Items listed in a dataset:
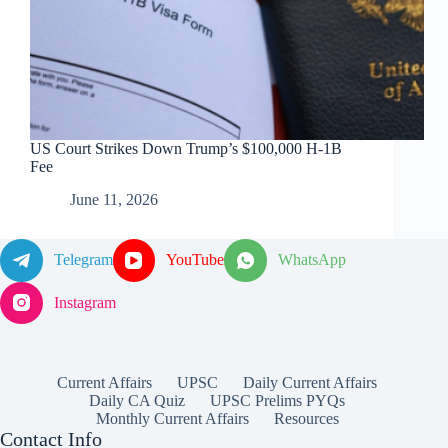
US Court Strikes Down Trump’s $100,000 H-1B
Fee
June 11, 2026
Telegram
YouTube
WhatsApp
Instagram
Current Affairs
UPSC
Daily Current Affairs
Daily CA Quiz
UPSC Prelims PYQs
Monthly Current Affairs
Resources
Contact Info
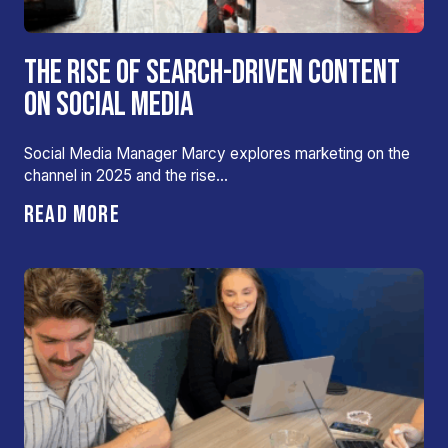
THE RISE OF SEARCH-DRIVEN CONTENT
ON SOCIAL MEDIA
Social Media Manager Marcy explores marketing on the
channel in 2025 and the rise…
READ MORE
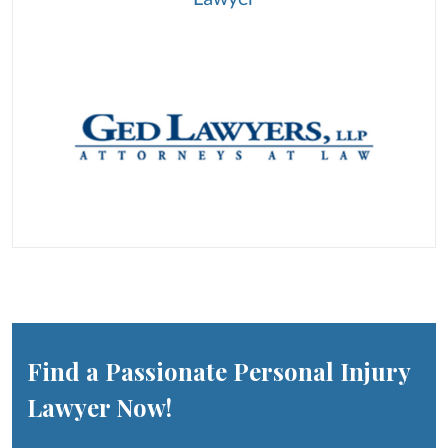
Find a Passionate Personal Injury
Lawyer Now!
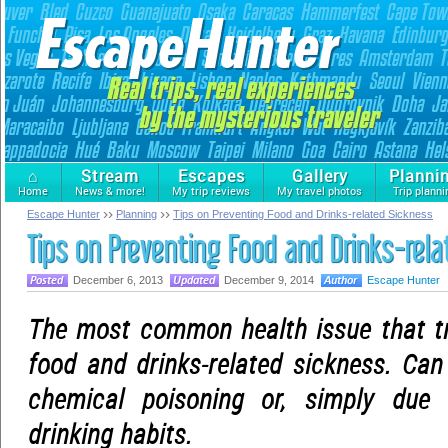
⌂
Stream
Escapes
Gallery
Planni
Home
News & more!
My trip reviews
My travel photos
Trip planni
Escape Hunter
Planning
Tips on Preventing Food and Drinks-related Sickness
Tips on Preventing Food and Drinks-rel
December 6, 2013
December 9, 2014
Escape Hunter
The most common health issue that tr
food and drinks-related sickness. Can
chemical poisoning or, simply due
drinking habits.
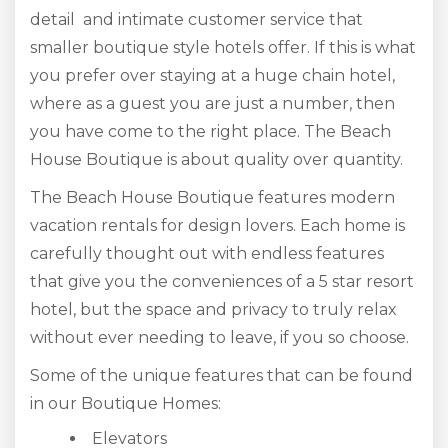
detail and intimate customer service that
smaller boutique style hotels offer. If this is what
you prefer over staying at a huge chain hotel,
where as a guest you are just a number, then
you have come to the right place. The Beach
House Boutique is about quality over quantity.
The Beach House Boutique features modern
vacation rentals for design lovers. Each home is
carefully thought out with endless features
that give you the conveniences of a 5 star resort
hotel, but the space and privacy to truly relax
without ever needing to leave, if you so choose.
Some of the unique features that can be found
in our Boutique Homes:
Elevators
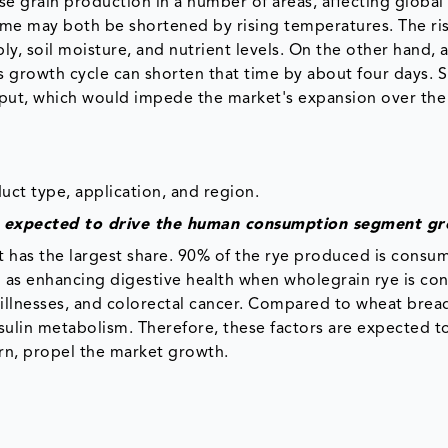
e grain production in a number of areas, affecting global
time may both be shortened by rising temperatures. The ris
y, soil moisture, and nutrient levels. On the other hand, 
's growth cycle can shorten that time by about four days. 
put, which would impede the market's expansion over the
ct type, application, and region.
s expected to drive the human consumption segment g
has the largest share. 90% of the rye produced is consu
h as enhancing digestive health when wholegrain rye is co
 illnesses, and colorectal cancer. Compared to wheat bread
nsulin metabolism. Therefore, these factors are expected t
n, propel the market growth.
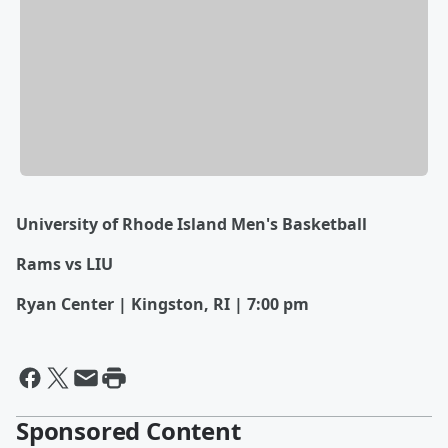
University of Rhode Island Men's Basketball
Rams vs LIU
Ryan Center | Kingston, RI | 7:00 pm
Sponsored Content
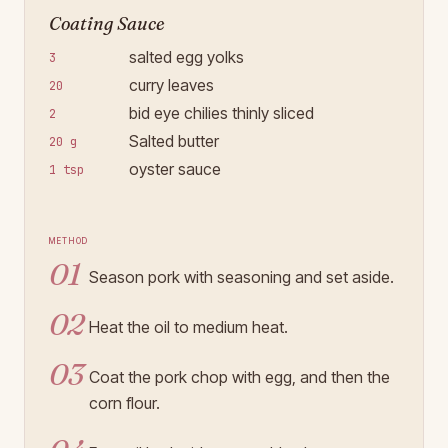
Coating Sauce
salted egg yolks
3
curry leaves
20
bid eye chilies thinly sliced
2
Salted butter
20 g
oyster sauce
1 tsp
Method
01
Season pork with seasoning and set aside.
02
Heat the oil to medium heat.
03
Coat the pork chop with egg, and then the
corn flour.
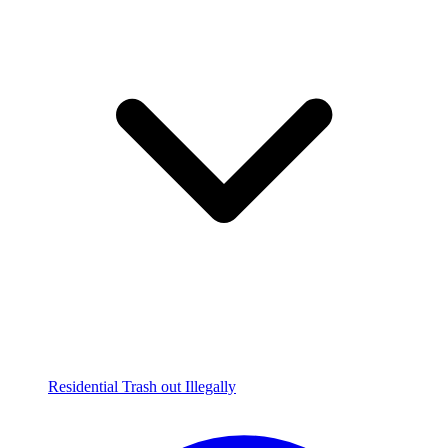
Residential Trash out Illegally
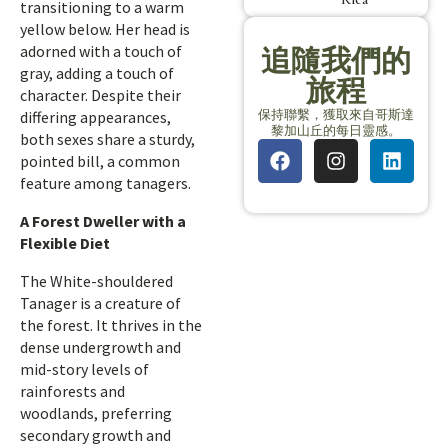
transitioning to a warm
yellow below. Her head is
adorned with a touch of
追隨我們的
gray, adding a touch of
旅程
character. Despite their
保持聯繫，獲取來自哥斯達
differing appearances,
黎加山丘的每日靈感。
both sexes share a sturdy,
pointed bill, a common
feature among tanagers.
A Forest Dweller with a
Flexible Diet
The White-shouldered
Tanager is a creature of
the forest. It thrives in the
dense undergrowth and
mid-story levels of
rainforests and
woodlands, preferring
secondary growth and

### WHAT TO DO
Reproduce every line in the records above that contains the word "Daily".

### PROBLEM SOLUTION
Daily Current Affairs
Daily CA Quiz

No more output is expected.